*Records for this exercise:*
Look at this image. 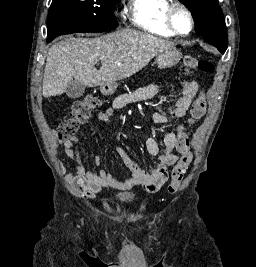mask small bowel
Listing matches in <instances>:
<instances>
[{
    "label": "small bowel",
    "mask_w": 256,
    "mask_h": 267,
    "mask_svg": "<svg viewBox=\"0 0 256 267\" xmlns=\"http://www.w3.org/2000/svg\"><path fill=\"white\" fill-rule=\"evenodd\" d=\"M160 88L161 85L156 83L123 93L115 98L111 107L98 115V119L110 123L117 111L123 109L130 103L156 97ZM197 90L198 83L196 80L189 79L183 82L180 96L174 105L169 107L172 118L182 119L186 116ZM154 121L157 125L161 126L167 122V117L162 113H157L154 116ZM63 146L68 158L75 162L73 173H66L65 167L61 166V172L65 175V181L77 193L89 199H93L104 188L128 190L136 185L143 186L149 193H156L166 182L168 169L178 161L175 150L181 153L180 138H176L175 132H168L164 136L162 148L158 146L153 138L149 137L146 140L147 151L152 156L158 158V164L149 170L142 168L123 148L118 147L117 153L125 162L128 174V178L120 179L106 168H100L98 170L86 169L77 148V137L73 136L65 139ZM94 162L100 165L102 159L96 155L94 156Z\"/></svg>",
    "instance_id": "small-bowel-1"
}]
</instances>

*Aim of the exercise:* The total alone is wanted: how many lines in the listing above contain "instances".

*Answer to this exercise:* 3